Se acerca la hora crucial en que cada uno deberemos decidir si queremos o no ser gobernados por el proyecto constitucional que ya toma forma. Será indispensable leer el texto y sopesar los efectos políticos y jurídicos de aprobar o rechazar. Para aquilatar los efectos jurídicos probables, resultará importante distinguir lo puramente llamativo, identitario o simbólico, de aquello que tiene potencial de afectar la convivencia. A ver si ayudo en ello.
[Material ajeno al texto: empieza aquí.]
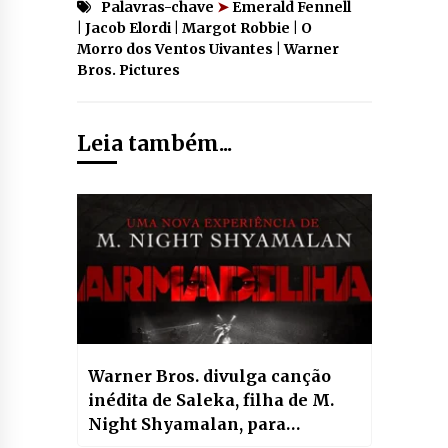
Palavras-chave
➤
Emerald Fennell
| Jacob Elordi | Margot Robbie | O
Morro dos Ventos Uivantes | Warner
Bros. Pictures
Leia também...
Warner Bros. divulga canção
inédita de Saleka, filha de M.
Night Shyamalan, para
Armadilha, novo terror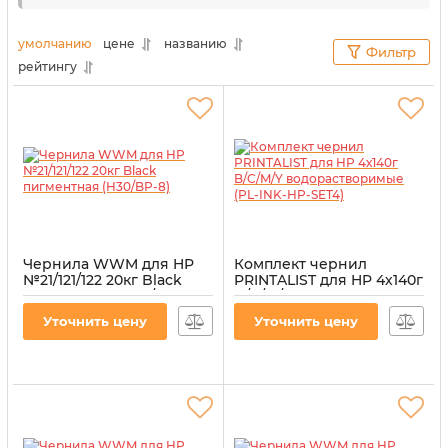
сотрудники нашего
интернет-магазина
«Витратник»
сделали это за вас. В данном разделе
умолчанию
цене
названию
Фильтр
представлены товары, максимально совместимые
рейтингу
с данной моделью печатающего оборудования.
Чернила WWM для HP
Комплект чернил
№21/121/122 20кг Black
PRINTALIST для HP 4х140г
пигментная (H30/BP-8)
B/C/M/Y
водорастворимые (PL-
Артикул:
H30/BP-8
Уточнить цену
Уточнить цену
INK-HP-SET4)
Артикул:
PL-INK-HP-SET4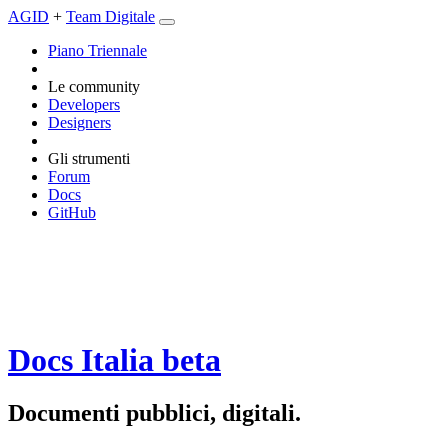
AGID
+
Team Digitale
Piano Triennale
Le community
Developers
Designers
Gli strumenti
Forum
Docs
GitHub
Docs Italia
beta
Documenti pubblici, digitali.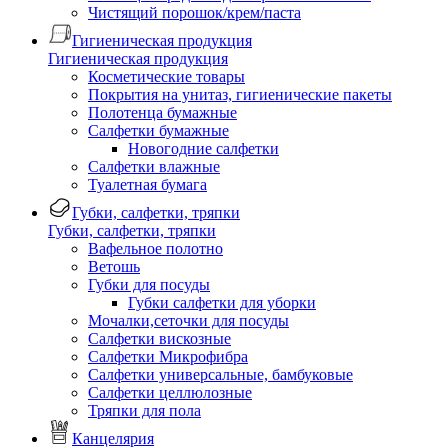
Чистящий порошок/крем/паста
Гигиеническая продукция
Гигиеническая продукция
Косметические товары
Покрытия на унитаз, гигиенические пакеты
Полотенца бумажные
Салфетки бумажные
Новогодние салфетки
Салфетки влажные
Туалетная бумага
Губки, салфетки, тряпки
Губки, салфетки, тряпки
Вафельное полотно
Ветошь
Губки для посуды
Губки салфетки для уборки
Мочалки,сеточки для посуды
Салфетки вискозные
Салфетки Микрофибра
Салфетки универсальные, бамбуковые
Салфетки целлюлозные
Тряпки для пола
Канцелярия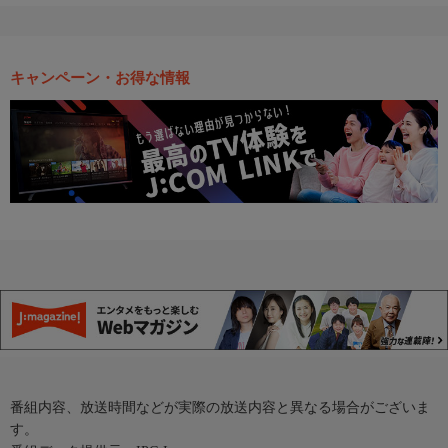
キャンペーン・お得な情報
番組内容、放送時間などが実際の放送内容と異なる場合がございま
す。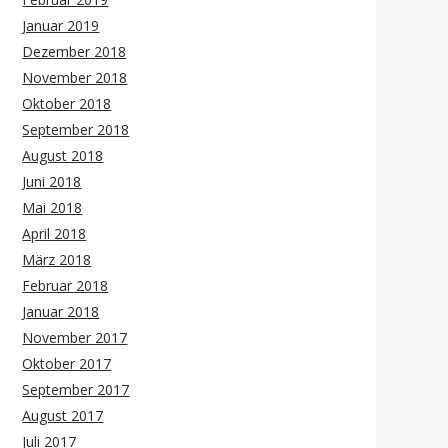
Januar 2019
Dezember 2018
November 2018
Oktober 2018
September 2018
August 2018
Juni 2018
Mai 2018
April 2018
März 2018
Februar 2018
Januar 2018
November 2017
Oktober 2017
September 2017
August 2017
Juli 2017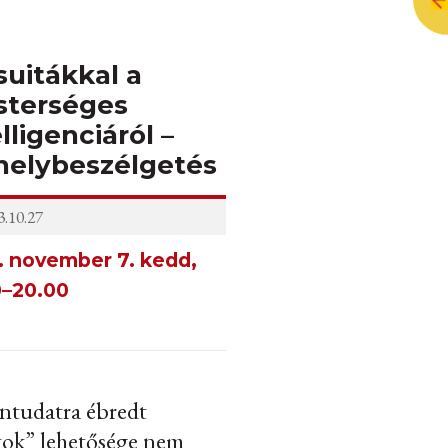
suitákkal a
terséges
lligenciáról –
elybeszélgetés
.10.27
. november 7. kedd,
0–20.00
ntudatra ébredt
tok” lehetősége nem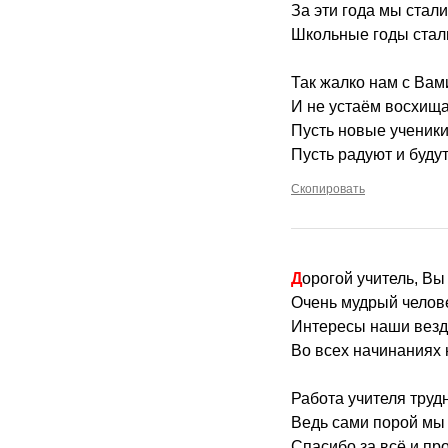
За эти года мы стал
Школьные годы стал
Так жалко нам с Вам
И не устаём восхища
Пусть новые ученики
Пусть радуют и будут
Скопировать
Дорогой учитель, Вы
Очень мудрый челове
Интересы наши везд
Во всех начинаниях 
Работа учителя трудн
Ведь сами порой мы 
Спасибо за всё и про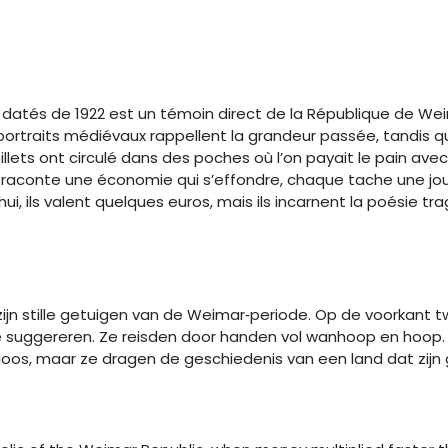
k datés de 1922 est un témoin direct de la République de Wei
portraits médiévaux rappellent la grandeur passée, tandis 
llets ont circulé dans des poches où l’on payait le pain avec 
i raconte une économie qui s’effondre, chaque tache une jo
’hui, ils valent quelques euros, mais ils incarnent la poésie 
2 zijn stille getuigen van de Weimar‑periode. Op de voorkan
uggereren. Ze reisden door handen vol wanhoop en hoop. Elk
oos, maar ze dragen de geschiedenis van een land dat zijn g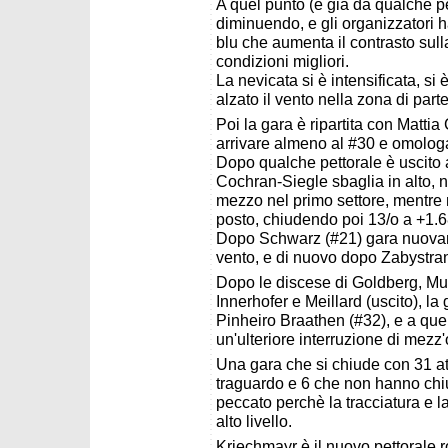
A quel punto (e già da qualche pe
diminuendo, e gli organizzatori h
blu che aumenta il contrasto sull
condizioni migliori.
La nevicata si è intensificata, si 
alzato il vento nella zona di part
Poi la gara è ripartita con Mattia
arrivare almeno al #30 e omologa
Dopo qualche pettorale è uscito 
Cochran-Siegle sbaglia in alto,
mezzo nel primo settore, mentre n
posto, chiudendo poi 13/o a +1.6
Dopo Schwarz (#21) gara nuovame
vento, e di nuovo dopo Zabystran,
Dopo le discese di Goldberg, Muri
Innerhofer e Meillard (uscito), la
Pinheiro Braathen (#32), e a quel
un'ulteriore interruzione di mezz'
Una gara che si chiude con 31 atl
traguardo e 6 che non hanno chiu
peccato perchè la tracciatura e 
alto livello.
Kriechmayr è il nuovo pettorale r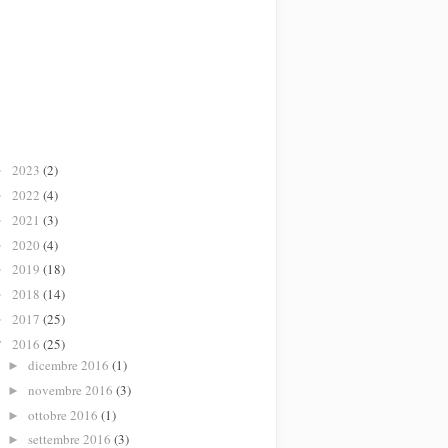
2023
(2)
►
2022
(4)
►
2021
(3)
►
2020
(4)
►
2019
(18)
►
2018
(14)
►
2017
(25)
►
2016
(25)
▼
dicembre 2016
(1)
►
novembre 2016
(3)
►
ottobre 2016
(1)
►
settembre 2016
(3)
►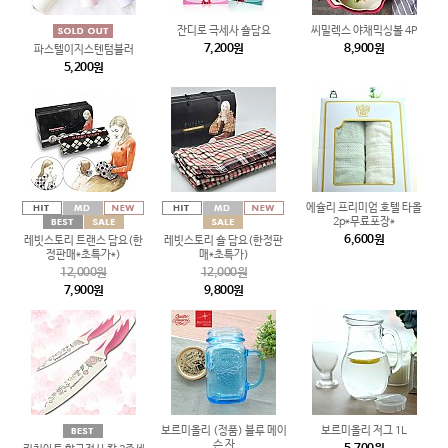
잔디로 극세사 숄담요
씨밀렉스 야채믹싱볼 4P
7,200원
8,900원
파스텔이지스텐텀블러
5,200원
에슐리 프리미엄 호텔 타올
2p*무료포장*
6,600원
레빗스토리 트랜스 담요(한
레빗스토리 숄 담요(한정판
정판매*초특가*)
매*초특가)
12,000원
12,000원
7,900원
9,800원
보르미올리 (정품) 블루 메이
보르미올리 저그 1L
슨 자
Comienzo con aquellos derechos que han resultado más polémicos. Se ha discutido con pasión la ubicación de la norma que define a Chile como un Estado social y democrático de derecho. Esto es puramente simbólico, pues un precepto no obliga más por ubicarse al comienzo que al final de un cuerpo jurídico. La norma misma tiene, además, un efecto más político que jurídico, pues el monto y calidad de las prestaciones sociales se juega más en las leyes, particularmente en la anual de presupuesto, que en el hecho de enunciarse en la Constitución.
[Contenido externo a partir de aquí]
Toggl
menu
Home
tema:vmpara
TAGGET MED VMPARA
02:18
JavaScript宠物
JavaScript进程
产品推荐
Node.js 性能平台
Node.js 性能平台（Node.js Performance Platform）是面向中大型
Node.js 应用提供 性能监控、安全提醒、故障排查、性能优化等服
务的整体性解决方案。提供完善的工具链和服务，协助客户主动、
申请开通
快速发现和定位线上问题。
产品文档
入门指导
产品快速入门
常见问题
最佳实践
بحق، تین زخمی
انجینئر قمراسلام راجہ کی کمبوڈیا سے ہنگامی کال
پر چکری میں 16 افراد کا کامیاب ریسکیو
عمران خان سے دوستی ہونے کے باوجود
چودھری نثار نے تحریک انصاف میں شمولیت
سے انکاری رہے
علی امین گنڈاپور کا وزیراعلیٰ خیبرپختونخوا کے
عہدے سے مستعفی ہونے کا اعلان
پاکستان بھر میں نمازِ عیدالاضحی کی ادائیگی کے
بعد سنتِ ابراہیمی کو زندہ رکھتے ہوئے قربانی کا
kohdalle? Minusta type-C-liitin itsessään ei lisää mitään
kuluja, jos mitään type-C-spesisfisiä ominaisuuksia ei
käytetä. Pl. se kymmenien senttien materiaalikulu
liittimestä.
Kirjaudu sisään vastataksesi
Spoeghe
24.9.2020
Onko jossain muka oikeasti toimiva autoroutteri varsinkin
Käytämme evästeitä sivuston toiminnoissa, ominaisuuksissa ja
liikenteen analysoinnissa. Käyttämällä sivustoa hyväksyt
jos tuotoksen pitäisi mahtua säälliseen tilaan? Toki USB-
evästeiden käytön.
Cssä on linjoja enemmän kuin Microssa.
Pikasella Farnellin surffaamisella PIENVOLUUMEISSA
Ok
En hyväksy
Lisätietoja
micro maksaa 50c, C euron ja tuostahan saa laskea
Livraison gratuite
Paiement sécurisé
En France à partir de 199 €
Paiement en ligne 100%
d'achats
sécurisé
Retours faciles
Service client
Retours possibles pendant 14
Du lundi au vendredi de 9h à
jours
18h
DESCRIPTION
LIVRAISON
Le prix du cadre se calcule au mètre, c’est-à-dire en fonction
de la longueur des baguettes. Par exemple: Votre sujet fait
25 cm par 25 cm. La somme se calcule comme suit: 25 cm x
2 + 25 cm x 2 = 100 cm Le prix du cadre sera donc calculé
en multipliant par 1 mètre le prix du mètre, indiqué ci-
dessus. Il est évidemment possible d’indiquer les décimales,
En cuanto a los derechos sociales mismos, su nivel de satisfacción depende muy poco de su consagración constitucional. El que un derecho no esté en la Constitución no impide al Estado satisfacerlo, como lo prueba la política de vivienda desarrollada bajo la vigencia de las constituciones de 1925 y de 1980, que no consagraban ese derecho. Por lo demás, el proyecto, al igual como lo hace la Constitución vigente, a mi juicio correctamente, impide reclamar prestaciones de derechos económico-sociales directamente a los tribunales, a menos que esa prestación esté asegurada en la ley; lo que deja a los poderes electos un alto grado de autonomía y discreción para determinar hasta dónde y cómo satisfacer estos derechos. La satisfacción de una necesidad social no depende entonces de su consagración constitucional.